**WORK TO BE COMPLETED**
Locate the line that contains "ЗАЩИТЫ СУДНА" in the entries below, then repeat it and every following line through the line that contains "13 ביולי 2026", exactly, and no others.

**DATA FOR THIS TASK**

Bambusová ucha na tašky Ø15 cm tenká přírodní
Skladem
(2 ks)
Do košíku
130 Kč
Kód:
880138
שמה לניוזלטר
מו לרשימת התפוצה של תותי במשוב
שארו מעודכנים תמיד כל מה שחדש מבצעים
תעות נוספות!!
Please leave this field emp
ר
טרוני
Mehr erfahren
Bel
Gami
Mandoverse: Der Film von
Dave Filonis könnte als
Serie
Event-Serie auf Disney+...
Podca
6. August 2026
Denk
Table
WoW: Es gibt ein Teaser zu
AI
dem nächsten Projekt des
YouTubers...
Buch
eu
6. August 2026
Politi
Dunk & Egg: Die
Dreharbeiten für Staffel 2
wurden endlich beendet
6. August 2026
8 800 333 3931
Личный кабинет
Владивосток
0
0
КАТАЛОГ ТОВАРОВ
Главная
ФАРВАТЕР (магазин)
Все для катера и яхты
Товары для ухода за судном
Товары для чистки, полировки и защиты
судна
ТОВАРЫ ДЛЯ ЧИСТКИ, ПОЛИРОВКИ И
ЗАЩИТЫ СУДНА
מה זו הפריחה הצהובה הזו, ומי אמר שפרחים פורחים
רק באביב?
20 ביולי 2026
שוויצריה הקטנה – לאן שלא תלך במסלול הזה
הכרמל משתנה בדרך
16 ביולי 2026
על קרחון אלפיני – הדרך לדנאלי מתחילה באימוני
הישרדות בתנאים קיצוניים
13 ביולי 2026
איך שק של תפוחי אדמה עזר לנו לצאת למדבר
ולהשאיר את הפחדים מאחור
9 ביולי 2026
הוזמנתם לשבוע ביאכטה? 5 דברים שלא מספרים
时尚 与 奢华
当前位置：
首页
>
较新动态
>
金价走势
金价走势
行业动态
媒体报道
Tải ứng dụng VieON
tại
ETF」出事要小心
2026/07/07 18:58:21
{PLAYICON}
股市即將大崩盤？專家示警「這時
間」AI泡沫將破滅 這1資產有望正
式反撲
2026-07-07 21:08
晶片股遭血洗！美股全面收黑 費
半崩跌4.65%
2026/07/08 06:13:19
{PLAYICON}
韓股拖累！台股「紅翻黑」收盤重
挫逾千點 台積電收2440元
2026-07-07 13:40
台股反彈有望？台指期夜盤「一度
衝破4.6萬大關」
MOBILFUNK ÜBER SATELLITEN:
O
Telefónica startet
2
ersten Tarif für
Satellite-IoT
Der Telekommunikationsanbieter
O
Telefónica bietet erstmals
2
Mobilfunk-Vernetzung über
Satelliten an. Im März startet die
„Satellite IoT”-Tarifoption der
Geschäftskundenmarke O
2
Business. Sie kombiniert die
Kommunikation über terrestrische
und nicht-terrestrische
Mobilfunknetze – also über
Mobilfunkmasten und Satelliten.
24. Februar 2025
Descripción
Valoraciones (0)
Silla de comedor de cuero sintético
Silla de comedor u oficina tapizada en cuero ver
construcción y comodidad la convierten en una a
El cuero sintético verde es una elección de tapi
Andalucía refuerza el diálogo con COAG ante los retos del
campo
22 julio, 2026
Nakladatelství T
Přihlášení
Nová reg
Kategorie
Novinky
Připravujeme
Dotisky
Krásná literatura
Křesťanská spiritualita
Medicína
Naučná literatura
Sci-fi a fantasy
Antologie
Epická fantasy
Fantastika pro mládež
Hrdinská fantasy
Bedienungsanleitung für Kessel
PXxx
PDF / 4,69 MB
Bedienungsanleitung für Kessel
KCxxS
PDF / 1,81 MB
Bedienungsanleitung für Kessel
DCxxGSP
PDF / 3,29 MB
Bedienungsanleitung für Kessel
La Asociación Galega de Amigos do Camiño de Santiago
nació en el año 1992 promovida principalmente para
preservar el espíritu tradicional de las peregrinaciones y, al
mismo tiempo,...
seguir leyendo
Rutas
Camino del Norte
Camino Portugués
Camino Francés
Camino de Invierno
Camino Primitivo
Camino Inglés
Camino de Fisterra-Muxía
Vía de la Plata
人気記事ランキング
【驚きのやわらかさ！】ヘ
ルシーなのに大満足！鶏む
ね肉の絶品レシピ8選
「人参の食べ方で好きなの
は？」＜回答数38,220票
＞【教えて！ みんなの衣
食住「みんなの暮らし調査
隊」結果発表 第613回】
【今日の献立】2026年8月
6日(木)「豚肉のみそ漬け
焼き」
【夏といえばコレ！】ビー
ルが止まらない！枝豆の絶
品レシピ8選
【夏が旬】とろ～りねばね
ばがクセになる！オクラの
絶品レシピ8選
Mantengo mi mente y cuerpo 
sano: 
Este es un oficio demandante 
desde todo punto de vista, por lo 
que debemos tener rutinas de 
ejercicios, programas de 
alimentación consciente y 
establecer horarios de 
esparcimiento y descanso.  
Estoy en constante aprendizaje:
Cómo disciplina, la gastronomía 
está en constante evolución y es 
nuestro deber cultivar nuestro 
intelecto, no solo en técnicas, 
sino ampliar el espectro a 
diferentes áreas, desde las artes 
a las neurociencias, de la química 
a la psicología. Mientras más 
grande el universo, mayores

**TASK SOLUTION**
ЗАЩИТЫ СУДНА
מה זו הפריחה הצהובה הזו, ומי אמר שפרחים פורחים
רק באביב?
20 ביולי 2026
שוויצריה הקטנה – לאן שלא תלך במסלול הזה
הכרמל משתנה בדרך
16 ביולי 2026
על קרחון אלפיני – הדרך לדנאלי מתחילה באימוני
הישרדות בתנאים קיצוניים
13 ביולי 2026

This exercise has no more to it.